No Brasil, o segmento de fitoterápicos é uma oportunidade de desenvolvimento para o setor farmacêutico, relevante não só pela riqueza da biodiversidade, mas pelo conhecimento tradicional e científico acumulado sobre a atividade biológica dessas plantas pela sociedade civil e pelas instituições de ciência e tecnologia.
Juntamente aos fitoterápicos, outra seção de valor importante para a indústria farmacêutica é composta pelos chamados medicamentos específicos, que são produtos que apresentam uma configuração muito peculiar, não podendo ser enquadrados como medicamento similar, genérico, fitoterápico, novo ou biológico.

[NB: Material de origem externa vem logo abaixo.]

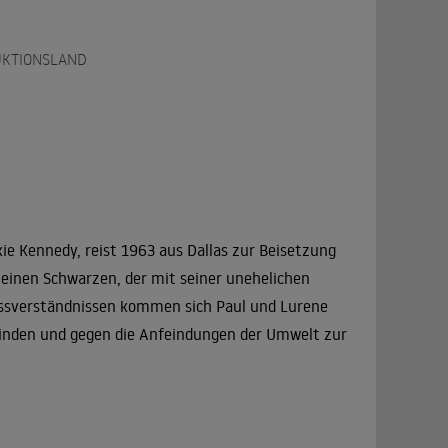
KTIONSLAND
ie Kennedy, reist 1963 aus Dallas zur Beisetzung
 einen Schwarzen, der mit seiner unehelichen
 Missverständnissen kommen sich Paul und Lurene
finden und gegen die Anfeindungen der Umwelt zur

Tanto os medicamentos específicos, como fitoterápicos, podem ser tão eficazes quanto àqueles produzidos com ativos provenientes de síntese química. No caso dos fitoterápicos, não é por acaso que a transformação de uma planta em medicamento deve priorizar a preservação da integridade química dos princípios ativos e, consequentemente, a ação farmacológica do vegetal, garantindo a constância da ação biológica desejada.
Quer seja à produção de fitoterápicos ou específicos, é mandatório investir em estudos que garantam a segurança e a eficácia desses medicamentos. Somente com a qualidade, segurança e eficácia comprovadas e aprovadas pela Agência Nacional de Vigilância Sanitária (Anvisa) os produtos enquadrados em tais categorias são disponibilizados no mercado.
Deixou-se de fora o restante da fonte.